A Wall of Silence
January 1, 1998
In 1995 two snow avalanches took over 30 homes in two villages on the west coast of Iceland. In contrast to other disasters that have previously taken place in Iceland, these two villages received considerable psychiatric assistance and the Icelandic public became quite conscious of the benefit of such help. After the second incident, an outcry for help came from a small town on the east coast that had been struck by an avalanche 21 years previously, resulting in a toll of 12 dead and a nearly total destruction of its industry. True to their professional opinion that it is never too late to work through a traumatic experience, a team of two experienced professionals from the University Hospital in Reykjavik (a psychiatrist and a psychologist) reacted and started work with those people who wanted help.
The work consisted of eight visits to the community that previously has never had any organized psychiatric service. On every visit there were group sessions and individual sessions. Several meetings were arranged with local health authorities and other organizing bodies. A community session was open to everybody. In addition we held other individual and family sessions at our home base in Reykjavik. This organized approach was terminated after 15 months, but several of the clients still have contact for some infrequent assistance.
The village where this took place is an isolated, prosperous community with 1,700 inhabitants that build their economy mainly on fishing and fish processing. It is located in an area under a mountain slope and practically the whole area is now considered to be very dangerous because of possible avalanches. Before a recent danger evaluation of many such villages, locals and the Icelandic community have been remarkably unaware of the life threat that has persisted through the ages, which has in this century lead to a great deal of questionable town planning.

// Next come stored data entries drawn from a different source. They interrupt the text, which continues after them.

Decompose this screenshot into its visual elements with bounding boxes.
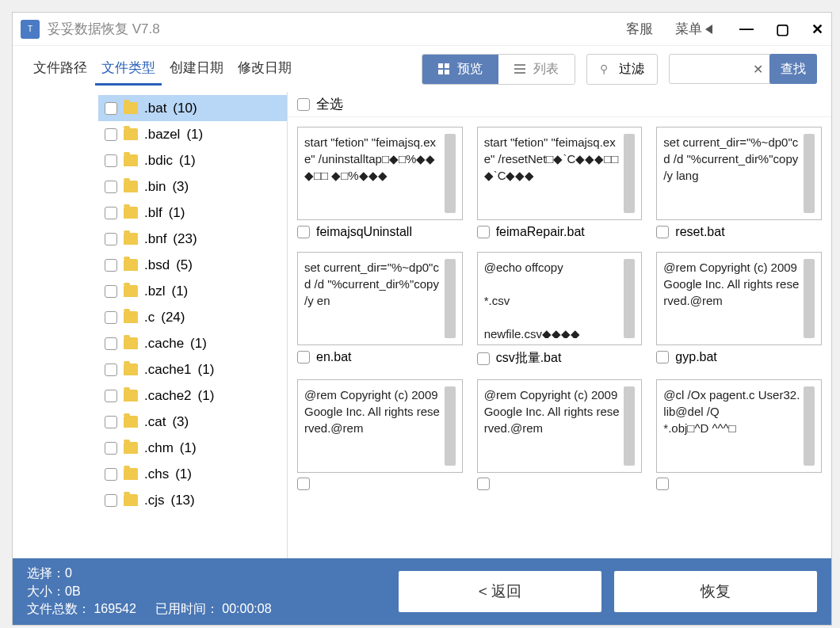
tree-item[interactable]: .bzl (1) [98, 278, 287, 304]
file-checkbox[interactable] [656, 478, 669, 490]
file-card[interactable]: set current_dir="%~dp0"cd /d "%current_d… [297, 252, 463, 367]
tree-checkbox[interactable] [105, 154, 117, 167]
tree-checkbox[interactable] [105, 311, 117, 324]
preview-scrollbar[interactable] [624, 386, 635, 466]
file-checkbox[interactable] [297, 226, 310, 238]
select-all-label: 全选 [316, 95, 343, 113]
tree-checkbox[interactable] [105, 233, 117, 245]
file-card[interactable]: @echo offcopy*.csvnewfile.csv◆◆◆◆ csv批量.… [477, 252, 643, 367]
tree-checkbox[interactable] [105, 442, 117, 455]
file-preview[interactable]: @rem Copyright (c) 2009 Google Inc. All … [477, 379, 643, 473]
file-checkbox[interactable] [656, 351, 669, 363]
tree-item-count: (13) [171, 493, 195, 508]
tree-item[interactable]: .bsd (5) [98, 252, 287, 278]
preview-scrollbar[interactable] [445, 386, 456, 466]
preview-scrollbar[interactable] [624, 134, 635, 213]
folder-icon [124, 337, 138, 349]
preview-text: @echo offcopy*.csvnewfile.csv◆◆◆◆ [484, 259, 621, 338]
file-preview[interactable]: @rem Copyright (c) 2009 Google Inc. All … [297, 379, 463, 473]
tree-item[interactable]: .cat (3) [98, 409, 287, 435]
select-all-row[interactable]: 全选 [288, 92, 831, 117]
preview-scrollbar[interactable] [445, 259, 456, 338]
filter-button[interactable]: ⚲ 过滤 [586, 54, 658, 85]
tree-item[interactable]: .c (24) [98, 304, 287, 330]
tree-item[interactable]: .bat (10) [98, 95, 287, 121]
file-checkbox[interactable] [656, 226, 669, 238]
file-preview[interactable]: @echo offcopy*.csvnewfile.csv◆◆◆◆ [477, 252, 643, 345]
tab-file-path[interactable]: 文件路径 [27, 52, 94, 86]
folder-icon [124, 154, 138, 166]
tree-checkbox[interactable] [105, 468, 117, 481]
folder-icon [124, 468, 138, 480]
file-card[interactable]: @rem Copyright (c) 2009 Google Inc. All … [477, 379, 643, 490]
tree-checkbox[interactable] [105, 102, 117, 115]
tree-checkbox[interactable] [105, 285, 117, 298]
tree-item[interactable]: .bdic (1) [98, 147, 287, 173]
tree-checkbox[interactable] [105, 390, 117, 402]
tab-modified-date[interactable]: 修改日期 [231, 52, 298, 86]
file-preview[interactable]: start "fetion" "feimajsq.exe" /resetNet□… [477, 127, 643, 220]
tree-item[interactable]: .cjs (13) [98, 487, 287, 513]
preview-scrollbar[interactable] [804, 386, 815, 466]
preview-text: @cl /Ox pagent.c User32.lib@del /Q*.obj□… [663, 386, 800, 466]
file-preview[interactable]: set current_dir="%~dp0"cd /d "%current_d… [297, 252, 463, 345]
tree-item[interactable]: .bazel (1) [98, 121, 287, 147]
tree-item[interactable]: .bnf (23) [98, 226, 287, 252]
file-type-tree: .bat (10) .bazel (1) .bdic (1) .bin (3) … [13, 92, 287, 558]
tree-item[interactable]: .cache2 (1) [98, 383, 287, 409]
minimize-button[interactable]: — [739, 21, 754, 38]
tree-checkbox[interactable] [105, 363, 117, 376]
file-card[interactable]: set current_dir="%~dp0"cd /d "%current_d… [656, 127, 822, 239]
tree-item[interactable]: .cache1 (1) [98, 356, 287, 383]
tree-checkbox[interactable] [105, 494, 117, 507]
preview-scrollbar[interactable] [804, 134, 815, 213]
clear-icon[interactable]: ✕ [753, 62, 763, 77]
file-label-row: feimajsqUninstall [297, 225, 463, 239]
tree-item[interactable]: .chs (1) [98, 461, 287, 487]
preview-view-button[interactable]: 预览 [422, 55, 498, 84]
file-card[interactable]: @cl /Ox pagent.c User32.lib@del /Q*.obj□… [656, 379, 822, 490]
tree-item-ext: .bnf [144, 231, 166, 247]
file-preview[interactable]: set current_dir="%~dp0"cd /d "%current_d… [656, 127, 822, 220]
recover-button[interactable]: 恢复 [614, 571, 817, 612]
file-preview[interactable]: start "fetion" "feimajsq.exe" /uninstall… [297, 127, 463, 220]
file-card[interactable]: start "fetion" "feimajsq.exe" /resetNet□… [477, 127, 643, 239]
preview-scrollbar[interactable] [445, 134, 456, 213]
tree-item[interactable]: .blf (1) [98, 200, 287, 226]
preview-scrollbar[interactable] [624, 259, 635, 338]
file-preview[interactable]: @cl /Ox pagent.c User32.lib@del /Q*.obj□… [656, 379, 822, 473]
list-view-button[interactable]: 列表 [498, 55, 575, 84]
tree-item[interactable]: .cache (1) [98, 330, 287, 356]
file-checkbox[interactable] [477, 478, 490, 490]
menu-button[interactable]: 菜单 [675, 20, 712, 38]
tree-item-ext: .chs [144, 466, 169, 482]
customer-service-button[interactable]: 客服 [626, 20, 653, 38]
tree-checkbox[interactable] [105, 259, 117, 272]
close-button[interactable]: ✕ [811, 21, 823, 38]
tree-checkbox[interactable] [105, 416, 117, 428]
app-icon: T [21, 20, 40, 39]
file-checkbox[interactable] [297, 478, 310, 490]
tree-item[interactable]: .bin (3) [98, 173, 287, 200]
file-card[interactable]: @rem Copyright (c) 2009 Google Inc. All … [656, 252, 822, 367]
tree-item-count: (3) [172, 414, 189, 430]
tree-checkbox[interactable] [105, 128, 117, 141]
file-card[interactable]: @rem Copyright (c) 2009 Google Inc. All … [297, 379, 463, 490]
preview-scrollbar[interactable] [804, 259, 815, 338]
select-all-checkbox[interactable] [297, 98, 310, 111]
search-button[interactable]: 查找 [769, 54, 817, 84]
file-checkbox[interactable] [297, 351, 310, 363]
tab-created-date[interactable]: 创建日期 [163, 52, 230, 86]
maximize-button[interactable]: ▢ [776, 21, 789, 38]
file-preview[interactable]: @rem Copyright (c) 2009 Google Inc. All … [656, 252, 822, 345]
file-checkbox[interactable] [477, 226, 490, 238]
file-label-row: csv批量.bat [477, 350, 643, 367]
tree-item[interactable]: .chm (1) [98, 435, 287, 461]
tree-checkbox[interactable] [105, 181, 117, 193]
tree-checkbox[interactable] [105, 207, 117, 219]
tree-checkbox[interactable] [105, 337, 117, 350]
tab-file-type[interactable]: 文件类型 [95, 52, 162, 86]
back-button[interactable]: < 返回 [399, 571, 601, 612]
file-card[interactable]: start "fetion" "feimajsq.exe" /uninstall… [297, 127, 463, 239]
file-checkbox[interactable] [477, 352, 490, 365]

One of the conclusions of our local treatment group has been that a "wall of silence" was built around everything concerning the avalanche, a wall that they felt had been a serious barrier against the rehabilitation of individuals, as well as the community as a whole. The very situation in 1974 where the existence of the whole village was threatened put all attention on the rebuilding of its industry and left no space for work around emotional issues.
In the course of this therapeutic progress, we had contact with about 100 people, who got very different services ranging from one large group session to short-term individual psychotherapy. Several of our clients gave indication that our participation initiated remarkable progress in their personal lives and others had their chronicity acknowledged, which gave them different opportunities to organize their lives. They also expressed the opinion that the afterwaves of our participation influenced the community as a whole by making the 1974 disaster a part of reality for everybody. It might be a realistic evaluation that the fact that this work took place made development possible on other levels of the community as well.
Before our work started, there were some doubts whether this initiative would only reawaken sorrow that we would not have a chance to address adequately. The sorrow and pain was certainly reawakened, but it seems that this initiated considerable constructive rebuilding and mobilization of dormant possibilities.